More generally, if the source-of-truth for human values does not correctly and robustly point to human values, no amount of clever AI architecture can overcome that problem (though note that the source-of-truth may include e.g information about human values built into a prior)
Abram’s stuff on stable pointers to values
In translation terms, at some point we have to translate some directive for the AI, something of the form “do X”. X may include some mechanism for self-correction, but if that initial mechanism for self-correction is ever insufficient, there will not be any way to fix it later (other than starting over with a whole new AI).
Continuing with the translation analogy: suppose we could translate the directive “don’t take these instructions literally, use them as evidence to figure out what I want and then do that”—and of course other instructions would include further information about how to figure out what you want. That’s the sort of thing which would potentially give a broad(er) basin of alignment if we’re looking at the problem through a translation lens.
Ah, got it. In that case I think we broadly agree.
Yeah, this is a difference.
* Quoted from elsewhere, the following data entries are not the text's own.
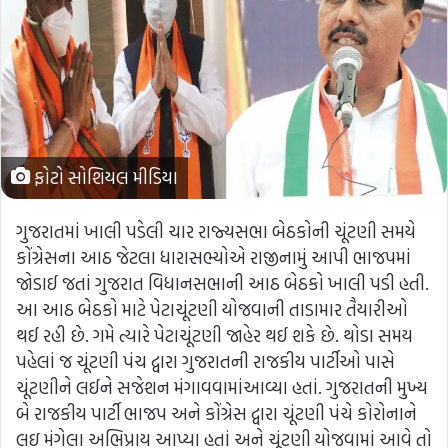
ફોટો સોશિયલ મીડિયા
ગુજરાતમાં ખાલી પડેલી ચાર રાજ્યસભા બેઠકોની ચૂંટણી સમયે
કોંગ્રેસના આઠ જેટલા ધારાસભ્યોએ રાજીનામું આપી ભાજપમાં
જોડાઈ જતાં ગુજરાત વિધાનસભાની આઠ બેઠકો ખાલી પડી હતી.
આ આઠ બેઠકો માટે પેટાચૂંટણી યોજવાની તાડામાર તૈયારીઓ
થઈ રહી છે. ગમે ત્યારે પેટાચૂંટણી જાહેર થઈ શકે છે. થોડા સમય
પહેલાં જ ચૂંટણી પંચ દ્વારા ગુજરાતની રાજકીય પાર્ટીઓ પાસે
ચૂંટણીને લઈને સજેશન મંગાવવામાંઆવ્યા હતાં. ગુજરાતની મુખ્ય
બે રાજકીય પાર્ટી ભાજપ અને કોંગ્રેસ દ્વારા ચૂંટણી પંચે કોરોનાને
લઇ મંગેલા અભિપ્રાય આપ્યા હતાં અને ચૂંટણી યોજવામાં આવે તો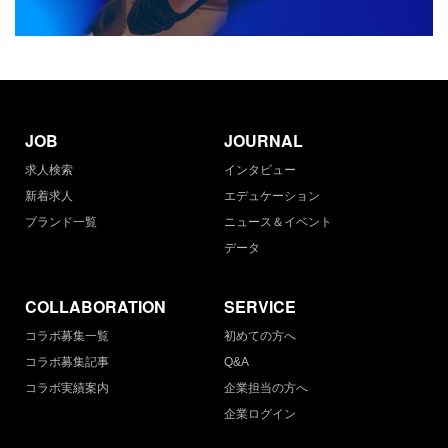
JOB
JOURNAL
求人検索
インタビュー
新着求人
エデュケーション
ブランド一覧
ニュース＆イベント
データ
COLLABORATION
SERVICE
コラボ募集一覧
初めての方へ
コラボ募集記事
Q&A
コラボ実績案内
企業担当の方へ
企業ログイン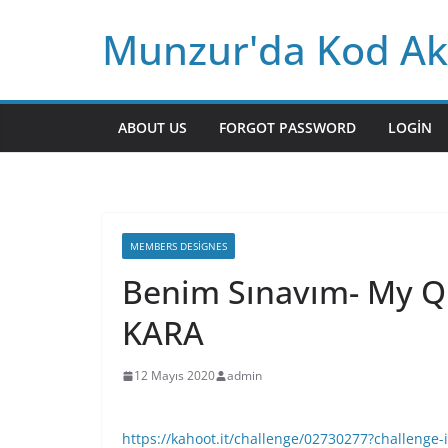
Skip
Munzur'da Kod Ak
to
content
ABOUT US
FORGOT PASSWORD
LOGIN
MEMBERS DESIGNES
Benim Sınavım- My Qu
KARA
12 Mayıs 2020
admin
https://kahoot.it/challenge/02730277?challeng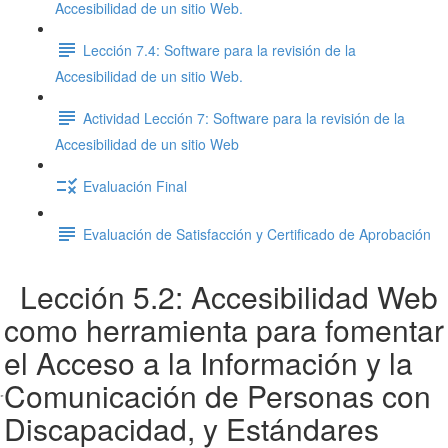
Accesibilidad de un sitio Web.
Lección 7.4: Software para la revisión de la
Accesibilidad de un sitio Web.
Actividad Lección 7: Software para la revisión de la
Accesibilidad de un sitio Web
Evaluación Final
Evaluación de Satisfacción y Certificado de Aprobación
Lección 5.2: Accesibilidad Web
como herramienta para fomentar
el Acceso a la Información y la
Comunicación de Personas con
Discapacidad, y Estándares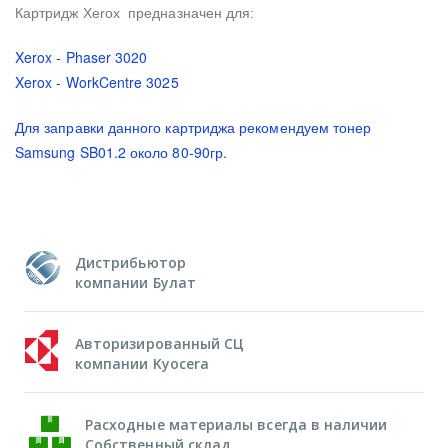
Картридж Xerox предназначен для:
Xerox - Phaser 3020
Xerox - WorkCentre 3025
Для заправки данного картриджа рекомендуем тонер
Samsung SB01.2 около 80-90гр.
Дистрибьютор
компании Булат
Авторизированный СЦ
компании Kyocera
Расходные материалы всегда в наличии
Собственный склад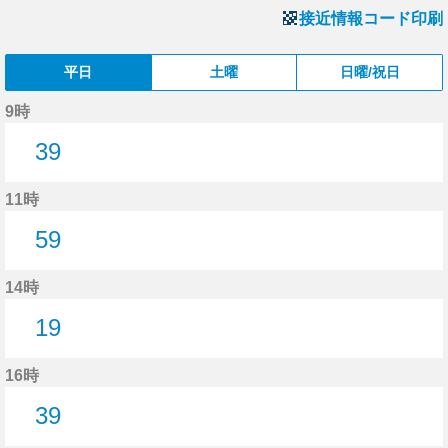
接近情報コード印刷
平日
土曜
日曜/祝日
9時
39
39分はつ
11時
59
59分はつ
14時
19
19分はつ
16時
39
39分はつ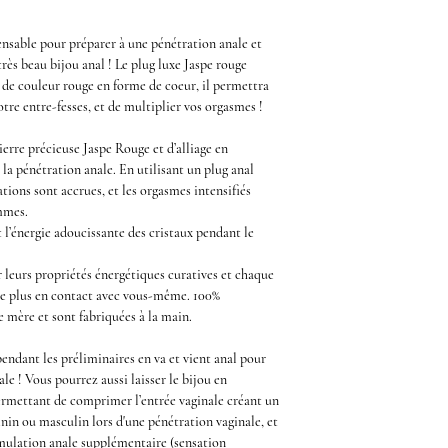
ensable pour préparer à une pénétration anale et
très beau bijou anal ! Le
plug luxe Jaspe rouge
e de couleur rouge en forme de coeur
, il permettra
otre entre-fesses, et de multiplier vos orgasmes !
ierre précieuse Jaspe Rouge
et d’alliage en
la pénétration anale. En utilisant un plug anal
tions sont accrues, et les orgasmes intensifiés
mmes.
l’énergie adoucissante des cristaux pendant le
 leurs propriétés énergétiques curatives et chaque
ne plus en contact avec vous-même. 100%
re mère et sont fabriquées à la main.
pendant les
préliminaires
en va et vient anal pour
ale
! Vous pourrez aussi laisser le
bijou en
ermettant de comprimer l’entrée vaginale créant un
inin ou masculin lors d'une pénétration vaginale, et
mulation anale
supplémentaire (sensation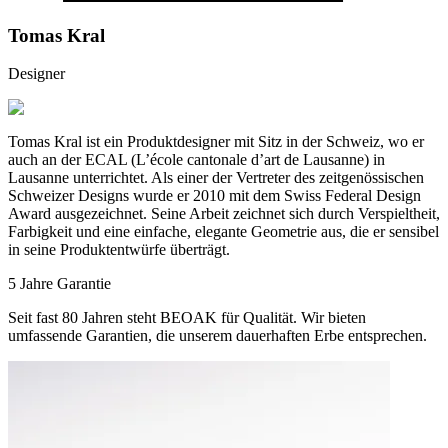
Tomas Kral
Designer
Tomas Kral ist ein Produktdesigner mit Sitz in der Schweiz, wo er
auch an der ECAL (L’école cantonale d’art de Lausanne) in
Lausanne unterrichtet. Als einer der Vertreter des zeitgenössischen
Schweizer Designs wurde er 2010 mit dem Swiss Federal Design
Award ausgezeichnet. Seine Arbeit zeichnet sich durch Verspieltheit,
Farbigkeit und eine einfache, elegante Geometrie aus, die er sensibel
in seine Produktentwürfe überträgt.
5 Jahre Garantie
Seit fast 80 Jahren steht BEOAK für Qualität. Wir bieten
umfassende Garantien, die unserem dauerhaften Erbe entsprechen.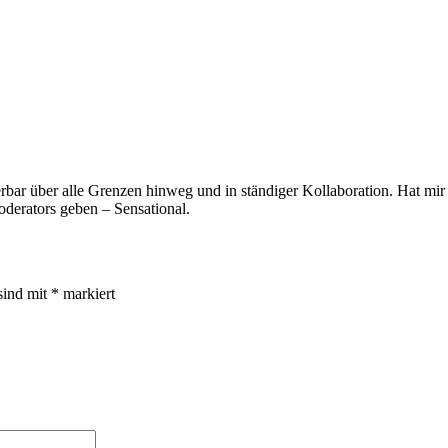
bar über alle Grenzen hinweg und in ständiger Kollaboration. Hat mir 
oderators geben – Sensational.
sind mit
*
markiert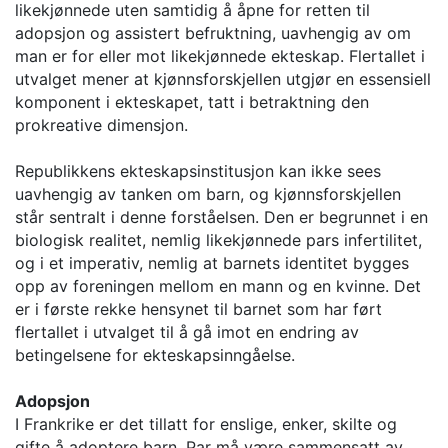
likekjønnede uten samtidig å åpne for retten til
adopsjon og assistert befruktning, uavhengig av om
man er for eller mot likekjønnede ekteskap. Flertallet i
utvalget mener at kjønnsforskjellen utgjør en essensiell
komponent i ekteskapet, tatt i betraktning den
prokreative dimensjon.
Republikkens ekteskapsinstitusjon kan ikke sees
uavhengig av tanken om barn, og kjønnsforskjellen
står sentralt i denne forståelsen. Den er begrunnet i en
biologisk realitet, nemlig likekjønnede pars infertilitet,
og i et imperativ, nemlig at barnets identitet bygges
opp av foreningen mellom en mann og en kvinne. Det
er i første rekke hensynet til barnet som har ført
flertallet i utvalget til å gå imot en endring av
betingelsene for ekteskapsinngåelse.
Adopsjon
I Frankrike er det tillatt for enslige, enker, skilte og
gifte å adoptere barn. Par må være sammensatt av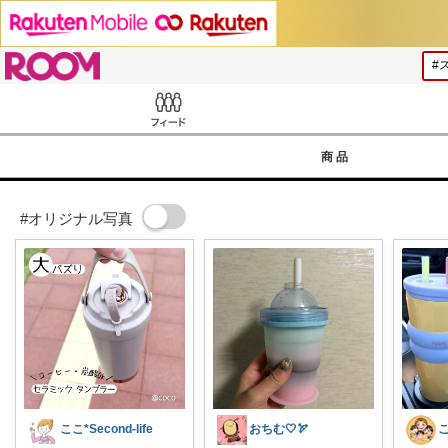
ROOM
Feed
商品
#オリジナル写真
ここ*Second-life
おちむ🤍🏹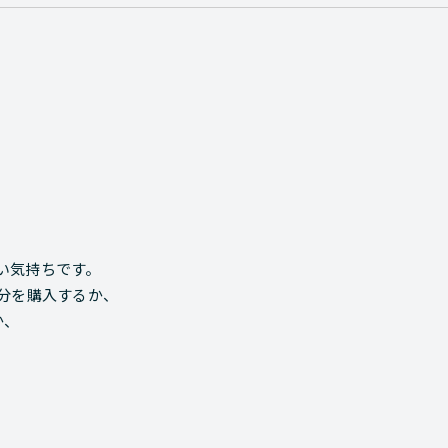
い気持ちです。
分を購入するか、
か、
。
I don’t think it’s particularly decision-relevant for me personally given the problems we actually face, but certainly it makes a difference in other hypotheticals (e.g. in the translation post I suggested testing + reversibility as a solution; that’s much more about not losing than it is about winning).
Yeah, I think that’s right. There’s also the directive “assist me” / “help me get what I want”. It feels like these should be easier to translate (though I can’t say what makes them different from all the other cases where I expect translation to be hard).
What’s the corresponding story here for trading bots? Are they designed in a sufficiently high-assurance way that new tail problems don’t come up, or do they not operate in the tails?
Great question. Let’s talk about Knight Capital.
Ten years ago, Knight Capital was the largest high-frequency trader in US equities. On August 1 2012, somebody deployed a bug. Knight’s testing platform included a component which generated random orders and sent them to a simulated market; somebody accidentally hooked that up to the real market. It’s exactly the sort of error testing won’t catch, because it was a change outside of the things-which-are-tested; it was partly an error in deployment, and partly code which did not handle partial deployment. The problem was fixed about 45 minutes later. That was the end of Knight Capital.
So yes, trading bots definitely operate in the tails.
When the Knight bug happened, I was interning at the largest high-frequency trading company in US options. Even before that, the company was more religious about thorough testing than any other I’ve worked at. Everybody knew that one bug could end us, Knight was just a reminder (specifically a reminder to handle partial deployment properly).